Here are some aspects of TCP socket connections to be considered for design of process flows for client/Server communication in Real-world:

Message Boundaries

As we are dealing with bytes stream in TCP socket connection, both inbound and outbound messages need to be included inside special characters to indicate message boundaries. (for eg: we can use special characters STX for start of message and ETX for end or message).

int STX = 2, ETX = 3;
String stx = new Character((char) STX).toString();
String etx = new Character((char) ETX).toString();
String OutMessage = stx + “Hello Server!” + etx;

Note: There is a separate WebSocket protocol that enables a stream of messages instead of a stream of bytes, in which you don’t have to manage message boundaries. In fact, WebSocket is basically a message-oriented application protocol, which makes use of TCP as a transport layer.

Blocking/Non-Blocking Streams

Clients can send the request and block the outgoing stream until it has received a response from the server in a specified time interval. This is also called synchronous mode of communication with the server.

Client can also choose not to block the outgoing stream after sending a request in which case it is called asynchronous mode of communication. In the Asynchronous mode of communication, clients can send multiple requests to Server without blocking or waiting for the response to previous requests.

Single port or Dual Port Communication

TCP Sockets communication can be set up in one of two different ways:

Single socket– Requests flow in both directions between client and Server through one socket. The Server listens for and accepts connections from the client.

If using a single socket, then Client must be aware that after sending a request, the next incoming message is not guaranteed to be the response to that request, but instead may be an unsolicited notification or a request from the Server. The client must examine all of the members of the incoming Request to determine how to correctly handle the message.

Dual socket – This setup provides a clearer distinction between client and server roles.
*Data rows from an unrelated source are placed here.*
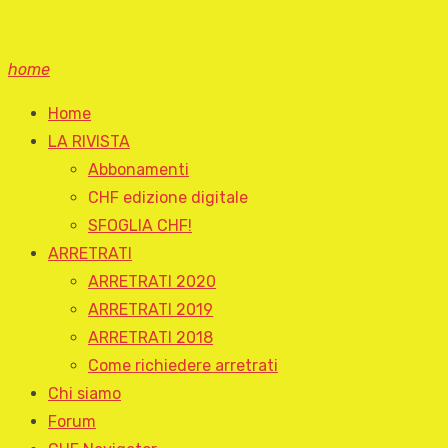
home
Home
LA RIVISTA
Abbonamenti
CHF edizione digitale
SFOGLIA CHF!
ARRETRATI
ARRETRATI 2020
ARRETRATI 2019
ARRETRATI 2018
Come richiedere arretrati
Chi siamo
Forum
Each side acts as both a client and a server and establishes a connection with the other. Requests are always sent from client to server over the socket connection that was established by the side sending the message. Both sides must listen for and accept connections.

Short/Long-lived connection

In a short-lived connection, the client creates a TCP connection with Server, sends or receives messages and closes the connection. In a long-lived connection, the client creates TCP connection with Server and it is left open as long as transactions are flowing, and the connection is closed after a period of inactivity on the socket connection. Based on requirements, the client may need to send the heartbeat messages to Server to keep the TCP session active at regular time intervals.


You may choose to develop your own Java client or server apps to mimic client or server roles, however it would be useful to have some traffic debugging tools like: Tcpmon, Tcpdump & Hercules to save you ton of time.


The TCP transport in WSO2 ESB allows you to send and receive SOAP messages over the Transmission Control Protocol (TCP) to the TCP Proxy running on WSO2 ESB through the same TCP connection. But not all aspects of TCP communication are configurable in TCP transports. Based on your requirements if TCP Transport configuration in WSO2 ESB are not sufficient, you may consider developing custom mediator and/or custom inbound Endpoints for TCP communication.